少女少年Ⅶ〜CHIAKI〜が狂わせたセカイ
人がオタクへ堕ちる時、それはいつだって突然だ。
皆さんも脳みそをオタク細胞に塗り替えられた原初体験を思い出して欲しい。僕の友人のN君はCCさくらでパワーのカードで公園の滑り台を担ぐさくらに初めての性的興奮を覚え、K君はハルヒの消失で長門がキョンの制服の裾を摘んだ事に脳みそを破壊され、I君は.hackのノベル版でやけにミストラルを推してくるせいで中学生の癖に人妻好きになった。まぁ上記の3人は全て僕なんだが。
とにかく人にはそれぞれ多様な歴史がある。あるはずなんだ。
僕の原初体験は何だろうと考えると、一つの作品に思い当たった。それこそが「少女少年Ⅶ〜CHIAKI〜」である。
皆さんはやぶうち優先生の少女少年シリーズという漫画をご存知だろうか?この漫画は1997年から2005年にかけて、小学生向け漫画雑誌である小学4〜6年生において連載されていた。ちゃお系の少女漫画のような可愛らしい絵柄で年度毎に新しいストーリーが始まるのが特徴だが、最大の特徴と言えばどの作品も「女装した男子小学生が主人公」ということである。
「女装した男子小学生が主人公」の漫画が、「小学四年生」という小学生四年生しか読まない雑誌に掲載されていたのである。冷静に考えてヤバくないか……?
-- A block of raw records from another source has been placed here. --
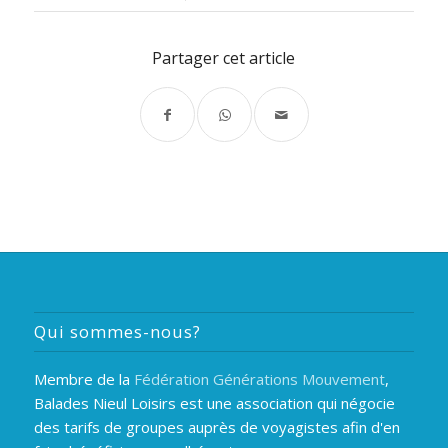
Partager cet article
Qui sommes-nous?
Membre de la
Fédération Générations Mouvement
,
Balades Nieul Loisirs est une association qui négocie
des tarifs de groupes auprès de voyagistes afin d'en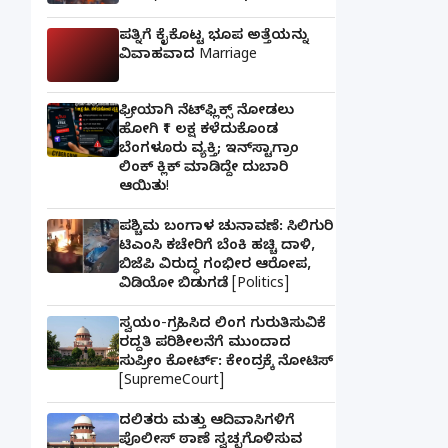
ಪತ್ನಿಗೆ ಕೈಕೊಟ್ಟ ಭೂಪ ಅತ್ತೆಯನ್ನು
ವಿವಾಹವಾದ Marriage
ಫ್ರೀಯಾಗಿ ನೆಟ್‌ಫ್ಲಿಕ್ಸ್ ನೋಡಲು
ಹೋಗಿ ₹1 ಲಕ್ಷ ಕಳೆದುಕೊಂಡ
ಬೆಂಗಳೂರು ವ್ಯಕ್ತಿ; ಇನ್‌ಸ್ಟಾಗ್ರಾಂ
ಲಿಂಕ್ ಕ್ಲಿಕ್ ಮಾಡಿದ್ದೇ ದುಬಾರಿ
ಆಯಿತು!
ಪಶ್ಚಿಮ ಬಂಗಾಳ ಚುನಾವಣೆ: ಸಿಲಿಗುರಿ
ಟಿಎಂಸಿ ಕಚೇರಿಗೆ ಬೆಂಕಿ ಹಚ್ಚಿ ದಾಳಿ,
ಬಿಜೆಪಿ ವಿರುದ್ಧ ಗಂಭೀರ ಆರೋಪ,
ವಿಡಿಯೋ ಬಿಡುಗಡೆ [Politics]
ಸ್ವಯಂ-ಗ್ರಹಿಸಿದ ಲಿಂಗ ಗುರುತಿಸುವಿಕೆ
ರದ್ದತಿ ಪರಿಶೀಲನೆಗೆ ಮುಂದಾದ
ಸುಪ್ರೀಂ ಕೋರ್ಟ್: ಕೇಂದ್ರಕ್ಕೆ ನೋಟಿಸ್
[SupremeCourt]
ದಲಿತರು ಮತ್ತು ಆದಿವಾಸಿಗಳಿಗೆ
ಪೊಲೀಸ್ ಠಾಣೆ ಸ್ವಚ್ಛಗೊಳಿಸುವ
少女少年Ⅶの主人公、十河太一は男の子にして女の子顔負けの可愛らしいアニメ声の持ち主。演劇部の演目である白雪姫でヒロインに抜擢され女装することになったが、それを見ていた芸能関係のプロデューサーに声優としてスカウトされる。芸名は万丈千秋。
千秋(太一)は声優としてデビューして吹き替え、ラジオパーソナリティ、写真集など、今で言うところのアイドル声優のような多角的な活動を行いキャリアを積んでいく。プライベートでも親友の京極瞬やクラスの美少女である阿僧百香、太一が幼少の頃の初恋の相手であり、芸能を志すきっかけとなった物語の主軸となる少女、毛利零那などが絡んだ複雑な三角関係が展開され、恋愛漫画としても読み応えがある内容となっている。
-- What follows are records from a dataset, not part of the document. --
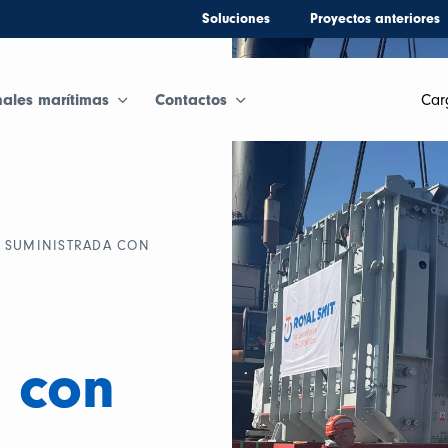
Soluciones
Proyectos anteriores
nales marítimas
Contactos
Car
A SUMINISTRADA CON
 con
太一の憧れであり初恋の人である毛利零那はとある事情で芸能活動を停止しており、それを知った太一は芸能の世界を志すキッカケである彼女を救うために自身の芸能活動を通して東奔西走するのであった。
途中モヤっとすることもあるものの、自身のややこしい恋愛関係にケリを付けつつ毛利零那を救い出す千秋(太一)。
物語のクライマックスは、太一が憧れの人を追い求めたように、千秋を憧れの人として追い求めた人物が太一の前に現れるのであった……ラスト完璧すぎるだろ。
特に太一が声変わりの時期に突入し自身の活動の終わりを悟るシーンは、コンプレックスを利用して好きな人に近付いた罪悪感とコンプレックスを武器として好きな人を救う事ができたという複雑な感情をよく表していて、あまりにも儚い男子小学生の女装と相まってとんでもないエモーショナル。
最後の一撃は切ないように、男子小学生の女装は儚いのである。
当時、コロコロコミックもボンボンも読んでおらず健全な精神性を持っていた僕は、親から買い与えられていた小学○年生の漫画雑誌しか読んでいなかったのだが、そんなピュア学生の僕にとって、とにかくこの少女少年という作品がもたらしたインパクトたるや想像に難くないと思う。刺激的な三角関係も含めて異常な可愛さの女装男子小学生が、10歳の僕の脳細胞を徹底的に破壊し、オタク細胞を注入していったのだ。
今回は最も思い入れのあるⅦを紹介したが、少女少年はなんとⅠ〜Ⅶまで7作品あり、番外編のようなGOGOICHIGOやドーリィカノンも含めるとかなりの作品数がある。作品によってシリアス度が違ったり、コメディ感の強い物もあるが、共通しているのは女装少年が登場することである。
もちろん内容は小学生向きの漫画のため、小学生向きという前提で、女装少年に興味のある方は是非読んでみてください。